Present exactly, and only, the lines running from the line that contains "affectionate and very" through the end of the entries below.
Dataset records Block Start
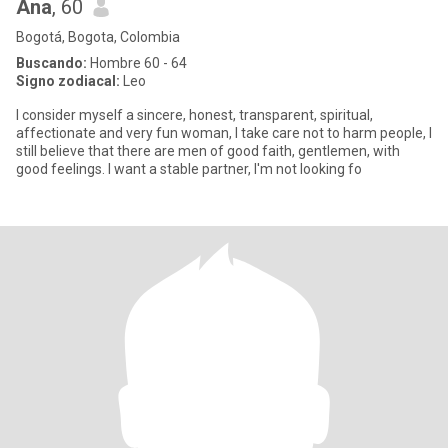
Ana
, 60
Bogotá, Bogota, Colombia
Buscando:
Hombre 60 - 64
Signo zodiacal:
Leo
I consider myself a sincere, honest, transparent, spiritual,
affectionate and very fun woman, I take care not to harm people, I
still believe that there are men of good faith, gentlemen, with
good feelings. I want a stable partner, I'm not looking fo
Dataset records Block End
**Solution below**
affectionate and very fun woman, I take care not to harm people, I
still believe that there are men of good faith, gentlemen, with
good feelings. I want a stable partner, I'm not looking fo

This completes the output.